Your assignment - In the entries that follow, identify the line containing "12th Tamil Book Back Answers" and return it together with all later lines, exactly as they appear.

Stored data entries:
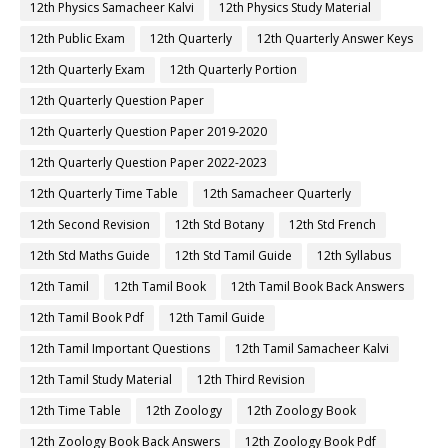
12th Physics Samacheer Kalvi
12th Physics Study Material
12th Public Exam
12th Quarterly
12th Quarterly Answer Keys
12th Quarterly Exam
12th Quarterly Portion
12th Quarterly Question Paper
12th Quarterly Question Paper 2019-2020
12th Quarterly Question Paper 2022-2023
12th Quarterly Time Table
12th Samacheer Quarterly
12th Second Revision
12th Std Botany
12th Std French
12th Std Maths Guide
12th Std Tamil Guide
12th Syllabus
12th Tamil
12th Tamil Book
12th Tamil Book Back Answers
12th Tamil Book Pdf
12th Tamil Guide
12th Tamil Important Questions
12th Tamil Samacheer Kalvi
12th Tamil Study Material
12th Third Revision
12th Time Table
12th Zoology
12th Zoology Book
12th Zoology Book Back Answers
12th Zoology Book Pdf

Reply to the exercise -
12th Tamil Book Back Answers
12th Tamil Book Pdf
12th Tamil Guide
12th Tamil Important Questions
12th Tamil Samacheer Kalvi
12th Tamil Study Material
12th Third Revision
12th Time Table
12th Zoology
12th Zoology Book
12th Zoology Book Back Answers
12th Zoology Book Pdf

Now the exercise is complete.